1. There is no obvious immunological rejection of eCD4-lg in animals. It is predicted that this protein is too similar to the cellular components in the body. On the contrary, HIV neutralizing antibodies used by researchers previously lead to varying degrees of immune rejection.

2. Experiments carried out in test tubes showed that eCD4-lg has a stronger ability to prevent viruses from infecting cells than all known natural HIV antibodies.

3. In theory, the HIV virus is less susceptible to mutation when combined with eCD4-lg than the broad-spectrum neutralizing antibody bNAb, because the HIV virus binds to the two receptor portions of CD4 and CCR5 in the protein. .

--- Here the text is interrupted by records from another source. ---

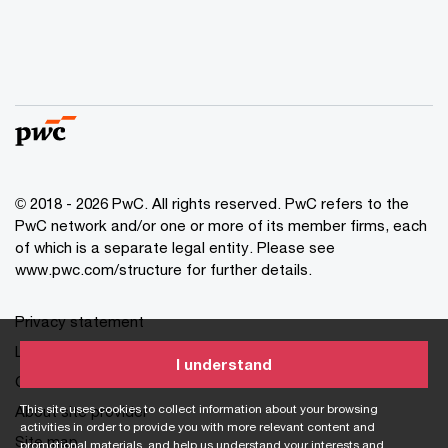
© 2018 - 2026 PwC. All rights reserved. PwC refers to the
PwC network and/or one or more of its member firms, each
of which is a separate legal entity. Please see
www.pwc.com/structure for further details.
Privacy statement
Legal disclaimer
I understand
Cookie information
This site uses cookies to collect information about your browsing
About site provider
activities in order to provide you with more relevant content and
Site map
promotional materials, and help us understand your interests and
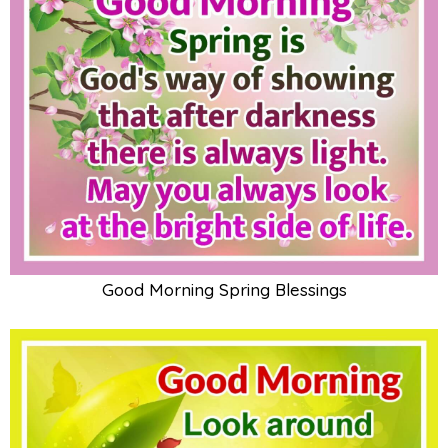
Good Morning Spring Blessings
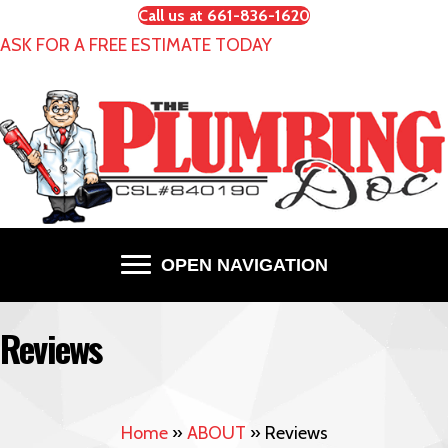
Call us at 661-836-1620
ASK FOR A FREE ESTIMATE TODAY
OPEN NAVIGATION
Reviews
Home
»
ABOUT
»
Reviews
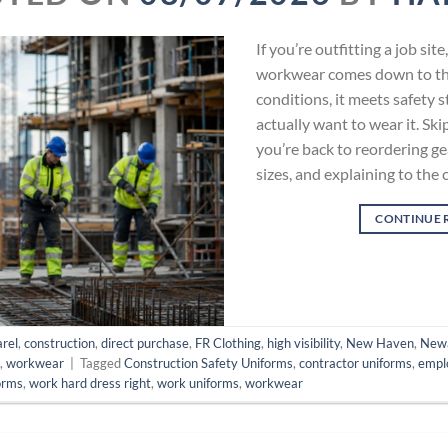
If you’re outfitting a job si
workwear comes down to thre
conditions, it meets safety 
actually want to wear it. Ski
you’re back to reordering ge
sizes, and explaining to the 
CONTINUE 
rel
,
construction
,
direct purchase
,
FR Clothing
,
high visibility
,
New Haven
,
New
s
,
workwear
|
Tagged
Construction Safety Uniforms
,
contractor uniforms
,
empl
orms
,
work hard dress right
,
work uniforms
,
workwear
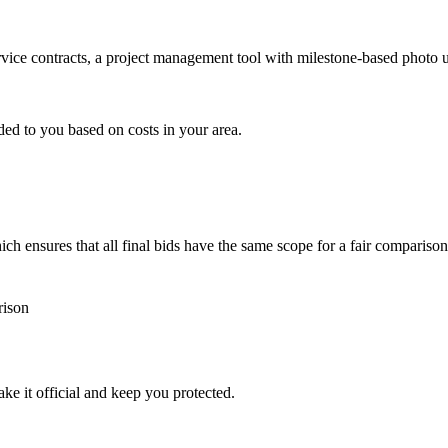
ervice contracts, a project management tool with milestone-based photo
ded to you based on costs in your area.
h ensures that all final bids have the same scope for a fair comparison
rison
ke it official and keep you protected.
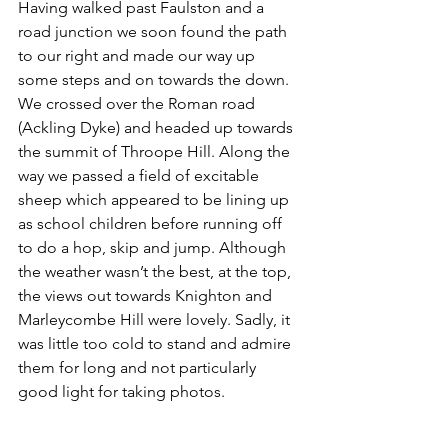
Having walked past Faulston and a 
road junction we soon found the path 
to our right and made our way up 
some steps and on towards the down. 
We crossed over the Roman road 
(Ackling Dyke) and headed up towards 
the summit of Throope Hill. Along the 
way we passed a field of excitable 
sheep which appeared to be lining up 
as school children before running off 
to do a hop, skip and jump. Although 
the weather wasn’t the best, at the top, 
the views out towards Knighton and 
Marleycombe Hill were lovely. Sadly, it 
was little too cold to stand and admire 
them for long and not particularly 
good light for taking photos.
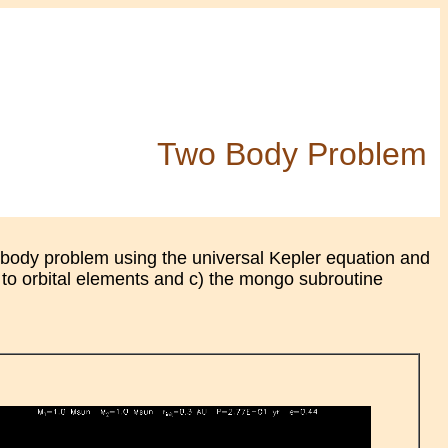
Two Body Problem
 body problem using the universal Kepler equation and
 to orbital elements and c) the mongo subroutine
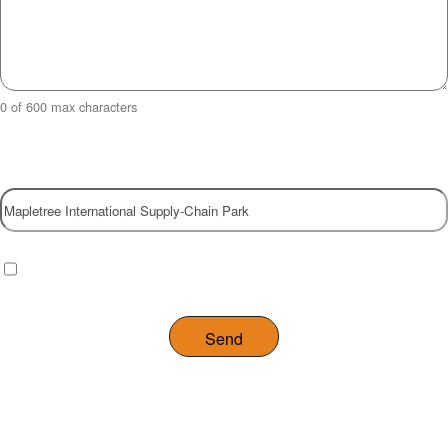
0 of 600 max characters
Property
Checkbox
(Required)
I have read and agree to the website
privacy policy
.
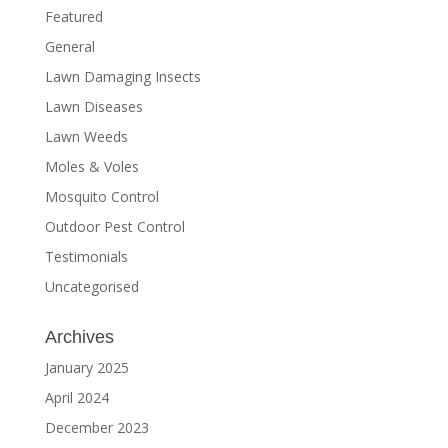
Featured
General
Lawn Damaging Insects
Lawn Diseases
Lawn Weeds
Moles & Voles
Mosquito Control
Outdoor Pest Control
Testimonials
Uncategorised
Archives
January 2025
April 2024
December 2023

4. More importantly, eCD4-lg is tightly bound to glycoproteins in conserved regions of the HIV virus membrane. This means that it is well-prepared and can cope with multiple strains of different HIV subtypes.

Of course, there are many voices in the scientific community that question the eCD4-lg:

Baltimore noted that this new development only provides data on test tubes and animal experiments. Therefore, he added: "Maybe eCD4-lg is indeed a better molecule than natural HIV antibodies, but whether it can work in patients or not is a big problem to be solved. In clinical, you are very It's hard to predict what will happen. "It's important to note that the Baltimore team and the Johnson team's respective AIDS gene therapy have already entered clinical trials.

Johnson holds the same view: eCD4-lg does not necessarily have a better effect in the human body than bNAbs. At the same time, he also put forward another view: compared to eCD4-lg, the ability of HIV natural antibodies to resist viruses may be slightly weaker. However, these natural antibodies may be enough to contain HIV. "How good is the drug (no drug)? No one knows the specific degree. So, as long as the treatment we use can effectively prevent the disease from happening."

In response to these questions, Farzan said that he has begun to plan related experiments, trying to fully test the effectiveness and role of eCD4-lg before entering clinical trials to ensure that no unexpected situation.

[Conclusion]

The road to scientific development has never been a road to prosperity. Before combining the gene therapy to study HIV vaccine, many scientists have devoted themselves to other methods of developing vaccines, invested huge human and material resources, and even progressed to the early stage of clinical research, and ultimately they ended up failing, which made people sigh. (For specific examples, please refer to Merck's "STEP"). More often, what we often see is that the glaring news headlines that once succumbed to AIDS are slowly being forgotten.

However, hope always exists. Through a series of reviews, we can see that the development of HIV vaccine through genetic engineering is still a promising path, at least for now. As mentioned above, the research of the Johnson and Baltimore team has already entered the news of the clinical trial period, and it is full of expectations for the cure of AIDS. At the same time, we also noticed the huge potential danger of gene therapy. The human body can't immune to the inserted gene. It is difficult to predict whether these antibody genes introduced into the human body will have other unknown effects. Therefore, we need to step by step and carefully test the argument. Difficulties are great, but scientists will not give up hope. We also have reason to believe that, like many times in history, one day, humans will ignite the flaming Prometheus fire and win this battle with the virus.